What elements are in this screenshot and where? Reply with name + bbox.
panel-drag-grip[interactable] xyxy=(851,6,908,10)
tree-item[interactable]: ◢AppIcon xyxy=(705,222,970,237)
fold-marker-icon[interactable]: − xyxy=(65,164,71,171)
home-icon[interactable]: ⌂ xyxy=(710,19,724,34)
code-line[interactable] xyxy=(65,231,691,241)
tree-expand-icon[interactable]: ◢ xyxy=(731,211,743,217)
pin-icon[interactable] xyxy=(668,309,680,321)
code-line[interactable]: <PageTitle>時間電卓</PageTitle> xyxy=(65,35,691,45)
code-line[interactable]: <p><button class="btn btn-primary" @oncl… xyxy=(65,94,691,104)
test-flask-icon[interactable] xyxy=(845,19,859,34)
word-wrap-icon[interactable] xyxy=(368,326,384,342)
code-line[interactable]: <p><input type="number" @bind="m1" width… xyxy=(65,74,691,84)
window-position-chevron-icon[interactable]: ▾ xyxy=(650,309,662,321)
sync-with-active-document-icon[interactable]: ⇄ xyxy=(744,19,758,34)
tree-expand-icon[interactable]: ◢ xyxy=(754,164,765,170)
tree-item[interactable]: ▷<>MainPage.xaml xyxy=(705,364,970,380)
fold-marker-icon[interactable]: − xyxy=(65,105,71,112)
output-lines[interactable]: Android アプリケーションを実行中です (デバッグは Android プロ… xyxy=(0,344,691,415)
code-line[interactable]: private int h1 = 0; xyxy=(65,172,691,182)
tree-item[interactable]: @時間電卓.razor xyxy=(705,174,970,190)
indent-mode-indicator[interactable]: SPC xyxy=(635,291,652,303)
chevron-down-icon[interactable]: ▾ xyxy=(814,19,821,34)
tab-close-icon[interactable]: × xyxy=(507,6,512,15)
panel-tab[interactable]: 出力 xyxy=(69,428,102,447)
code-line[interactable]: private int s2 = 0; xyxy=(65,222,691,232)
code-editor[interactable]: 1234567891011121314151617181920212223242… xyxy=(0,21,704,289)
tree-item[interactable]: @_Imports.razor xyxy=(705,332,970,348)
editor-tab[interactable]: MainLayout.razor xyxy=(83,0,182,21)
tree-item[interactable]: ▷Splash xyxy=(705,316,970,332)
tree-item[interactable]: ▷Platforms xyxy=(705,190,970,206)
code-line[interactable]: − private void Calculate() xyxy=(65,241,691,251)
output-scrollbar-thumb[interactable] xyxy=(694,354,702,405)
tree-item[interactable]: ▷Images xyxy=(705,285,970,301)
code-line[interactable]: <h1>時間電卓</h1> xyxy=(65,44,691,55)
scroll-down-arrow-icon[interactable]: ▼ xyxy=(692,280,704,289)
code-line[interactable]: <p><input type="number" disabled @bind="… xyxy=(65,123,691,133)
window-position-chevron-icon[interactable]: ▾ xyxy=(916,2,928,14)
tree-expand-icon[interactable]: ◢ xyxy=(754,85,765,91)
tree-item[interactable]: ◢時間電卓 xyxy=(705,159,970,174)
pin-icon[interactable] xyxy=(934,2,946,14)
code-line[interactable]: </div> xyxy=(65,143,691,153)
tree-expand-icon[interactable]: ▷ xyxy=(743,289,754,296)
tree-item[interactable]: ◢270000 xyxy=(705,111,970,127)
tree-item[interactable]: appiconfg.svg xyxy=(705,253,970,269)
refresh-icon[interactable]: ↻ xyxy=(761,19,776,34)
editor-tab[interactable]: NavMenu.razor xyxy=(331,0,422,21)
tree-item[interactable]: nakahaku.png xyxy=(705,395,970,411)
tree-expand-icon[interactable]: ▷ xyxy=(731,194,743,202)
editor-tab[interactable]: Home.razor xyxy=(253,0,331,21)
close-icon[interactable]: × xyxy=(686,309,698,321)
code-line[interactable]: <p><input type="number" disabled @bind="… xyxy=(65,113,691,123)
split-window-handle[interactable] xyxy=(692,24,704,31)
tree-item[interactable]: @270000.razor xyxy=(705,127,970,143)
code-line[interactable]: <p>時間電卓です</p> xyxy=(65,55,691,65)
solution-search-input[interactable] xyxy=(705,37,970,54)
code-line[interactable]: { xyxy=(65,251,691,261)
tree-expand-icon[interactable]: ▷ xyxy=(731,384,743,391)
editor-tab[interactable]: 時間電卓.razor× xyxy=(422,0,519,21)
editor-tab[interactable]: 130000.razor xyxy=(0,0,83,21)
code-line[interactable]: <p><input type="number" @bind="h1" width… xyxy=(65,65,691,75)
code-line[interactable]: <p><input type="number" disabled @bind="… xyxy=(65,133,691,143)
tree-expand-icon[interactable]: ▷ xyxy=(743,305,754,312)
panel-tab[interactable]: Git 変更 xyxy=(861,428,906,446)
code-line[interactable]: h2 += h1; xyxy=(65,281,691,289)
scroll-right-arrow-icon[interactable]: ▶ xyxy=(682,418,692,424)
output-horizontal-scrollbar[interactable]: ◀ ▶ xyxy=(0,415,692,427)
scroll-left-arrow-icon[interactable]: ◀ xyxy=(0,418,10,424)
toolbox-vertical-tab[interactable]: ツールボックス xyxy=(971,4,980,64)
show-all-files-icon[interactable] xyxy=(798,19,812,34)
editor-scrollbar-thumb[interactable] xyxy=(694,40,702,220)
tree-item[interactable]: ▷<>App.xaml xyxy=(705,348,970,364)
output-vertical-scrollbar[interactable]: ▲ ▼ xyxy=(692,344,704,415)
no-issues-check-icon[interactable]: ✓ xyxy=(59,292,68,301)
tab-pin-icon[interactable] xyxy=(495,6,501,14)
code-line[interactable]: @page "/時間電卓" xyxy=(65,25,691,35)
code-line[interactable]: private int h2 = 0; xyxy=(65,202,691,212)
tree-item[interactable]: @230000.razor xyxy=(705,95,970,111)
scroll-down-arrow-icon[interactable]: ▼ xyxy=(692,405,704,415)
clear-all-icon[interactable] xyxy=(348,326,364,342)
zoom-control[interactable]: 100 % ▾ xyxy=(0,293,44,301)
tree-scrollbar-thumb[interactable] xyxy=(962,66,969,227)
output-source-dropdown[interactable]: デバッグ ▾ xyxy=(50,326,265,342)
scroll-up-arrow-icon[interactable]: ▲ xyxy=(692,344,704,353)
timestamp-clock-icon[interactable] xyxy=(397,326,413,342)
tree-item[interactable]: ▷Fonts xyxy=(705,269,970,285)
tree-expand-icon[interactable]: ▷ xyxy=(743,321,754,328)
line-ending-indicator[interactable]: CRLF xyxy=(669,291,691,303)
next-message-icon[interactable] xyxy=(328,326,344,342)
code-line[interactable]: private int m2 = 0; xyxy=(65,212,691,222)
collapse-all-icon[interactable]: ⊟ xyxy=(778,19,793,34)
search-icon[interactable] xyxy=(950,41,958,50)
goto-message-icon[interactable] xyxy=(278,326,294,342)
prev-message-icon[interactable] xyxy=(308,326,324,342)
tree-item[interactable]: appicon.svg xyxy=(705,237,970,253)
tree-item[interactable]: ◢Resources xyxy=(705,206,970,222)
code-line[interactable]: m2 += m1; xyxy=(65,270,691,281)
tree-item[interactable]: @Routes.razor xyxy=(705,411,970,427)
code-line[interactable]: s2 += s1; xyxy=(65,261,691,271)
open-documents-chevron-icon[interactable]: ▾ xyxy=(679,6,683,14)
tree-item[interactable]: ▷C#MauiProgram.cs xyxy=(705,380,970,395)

• • • • •

(What this task involves)
Wherever the word "close" turns up in a line of the entries above, copy that line.

(Answer space)
tab-close-icon[interactable]: × xyxy=(507,6,512,15)
close-icon[interactable]: × xyxy=(686,309,698,321)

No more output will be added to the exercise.